*** Opening of MATERIAL SUPPLIED ***
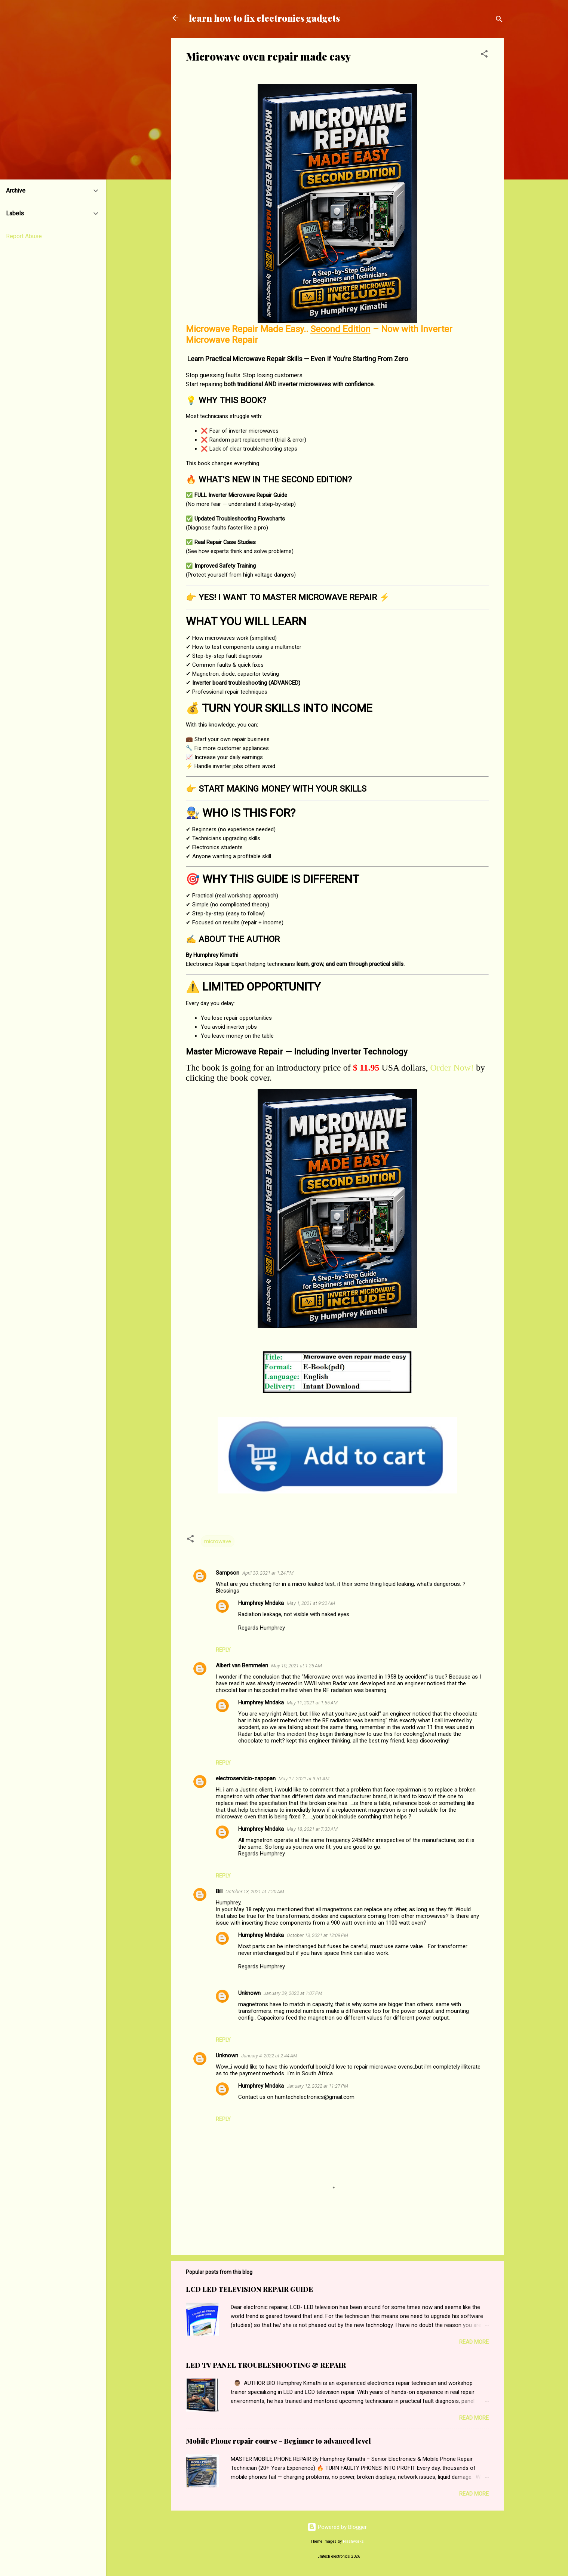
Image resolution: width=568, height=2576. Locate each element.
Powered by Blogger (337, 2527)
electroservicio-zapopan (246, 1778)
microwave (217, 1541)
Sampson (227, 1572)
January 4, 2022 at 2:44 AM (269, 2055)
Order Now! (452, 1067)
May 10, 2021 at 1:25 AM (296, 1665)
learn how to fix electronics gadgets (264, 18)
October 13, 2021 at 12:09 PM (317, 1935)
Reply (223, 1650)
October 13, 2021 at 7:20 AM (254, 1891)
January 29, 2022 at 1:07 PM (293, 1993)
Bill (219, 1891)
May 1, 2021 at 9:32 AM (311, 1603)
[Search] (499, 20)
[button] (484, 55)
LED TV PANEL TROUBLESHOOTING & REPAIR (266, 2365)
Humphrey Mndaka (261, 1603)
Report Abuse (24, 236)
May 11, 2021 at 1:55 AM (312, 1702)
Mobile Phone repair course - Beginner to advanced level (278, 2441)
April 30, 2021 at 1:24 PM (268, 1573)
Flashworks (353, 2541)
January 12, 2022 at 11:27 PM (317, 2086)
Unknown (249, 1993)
*** Close of MATERIAL SUPPLIED ***
*ASSIGNMENT*.
In the answer, all of the material should appear exactly as given, with no picture carried over.

*EXERCISE SOLUTION*.
Image resolution: width=568, height=2576. Locate each element.
Powered by Blogger (337, 2527)
electroservicio-zapopan (246, 1778)
microwave (217, 1541)
Sampson (227, 1572)
January 4, 2022 at 2:44 AM (269, 2055)
Order Now! (452, 1067)
May 10, 2021 at 1:25 AM (296, 1665)
learn how to fix electronics gadgets (264, 18)
October 13, 2021 at 12:09 PM (317, 1935)
Reply (223, 1650)
October 13, 2021 at 7:20 AM (254, 1891)
January 29, 2022 at 1:07 PM (293, 1993)
Bill (219, 1891)
May 1, 2021 at 9:32 AM (311, 1603)
[Search] (499, 20)
[button] (484, 55)
LED TV PANEL TROUBLESHOOTING & REPAIR (266, 2365)
Humphrey Mndaka (261, 1603)
Report Abuse (24, 236)
May 11, 2021 at 1:55 AM (312, 1702)
Mobile Phone repair course - Beginner to advanced level (278, 2441)
April 30, 2021 at 1:24 PM (268, 1573)
Flashworks (353, 2541)
January 12, 2022 at 11:27 PM (317, 2086)
Unknown (249, 1993)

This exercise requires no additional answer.